EXERCISE AIM:
Go through the entries below from the first line and output each one exactly, up to and including the line with "You may also".

(RECORD SET begins)

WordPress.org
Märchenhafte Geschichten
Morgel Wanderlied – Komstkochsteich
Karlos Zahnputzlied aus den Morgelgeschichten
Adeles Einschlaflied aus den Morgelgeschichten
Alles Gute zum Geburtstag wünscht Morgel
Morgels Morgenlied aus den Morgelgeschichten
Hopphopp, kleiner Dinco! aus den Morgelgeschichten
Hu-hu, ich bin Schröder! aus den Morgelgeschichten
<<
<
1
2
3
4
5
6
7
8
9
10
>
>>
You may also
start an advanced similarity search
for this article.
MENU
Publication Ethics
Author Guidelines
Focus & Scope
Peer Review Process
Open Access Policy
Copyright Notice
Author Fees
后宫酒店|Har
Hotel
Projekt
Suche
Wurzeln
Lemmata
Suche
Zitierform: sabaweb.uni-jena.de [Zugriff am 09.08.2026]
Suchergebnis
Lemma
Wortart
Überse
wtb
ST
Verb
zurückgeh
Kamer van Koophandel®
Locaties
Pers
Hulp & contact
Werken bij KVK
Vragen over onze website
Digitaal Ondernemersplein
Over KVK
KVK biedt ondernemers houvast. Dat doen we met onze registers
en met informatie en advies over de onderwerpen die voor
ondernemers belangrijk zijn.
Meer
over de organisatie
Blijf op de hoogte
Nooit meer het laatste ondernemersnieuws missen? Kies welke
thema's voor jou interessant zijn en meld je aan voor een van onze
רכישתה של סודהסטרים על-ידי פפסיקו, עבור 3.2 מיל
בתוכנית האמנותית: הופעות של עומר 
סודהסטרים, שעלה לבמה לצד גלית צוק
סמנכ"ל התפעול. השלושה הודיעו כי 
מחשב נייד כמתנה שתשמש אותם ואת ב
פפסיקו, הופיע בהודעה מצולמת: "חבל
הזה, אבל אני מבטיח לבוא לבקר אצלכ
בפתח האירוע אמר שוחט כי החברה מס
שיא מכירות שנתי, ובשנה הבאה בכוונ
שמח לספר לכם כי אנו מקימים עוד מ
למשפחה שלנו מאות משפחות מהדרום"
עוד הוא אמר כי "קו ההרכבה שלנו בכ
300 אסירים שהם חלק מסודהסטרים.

(RECORD SET ends)

EXERCISE SOLUTION:
WordPress.org
Märchenhafte Geschichten
Morgel Wanderlied – Komstkochsteich
Karlos Zahnputzlied aus den Morgelgeschichten
Adeles Einschlaflied aus den Morgelgeschichten
Alles Gute zum Geburtstag wünscht Morgel
Morgels Morgenlied aus den Morgelgeschichten
Hopphopp, kleiner Dinco! aus den Morgelgeschichten
Hu-hu, ich bin Schröder! aus den Morgelgeschichten
<<
<
1
2
3
4
5
6
7
8
9
10
>
>>
You may also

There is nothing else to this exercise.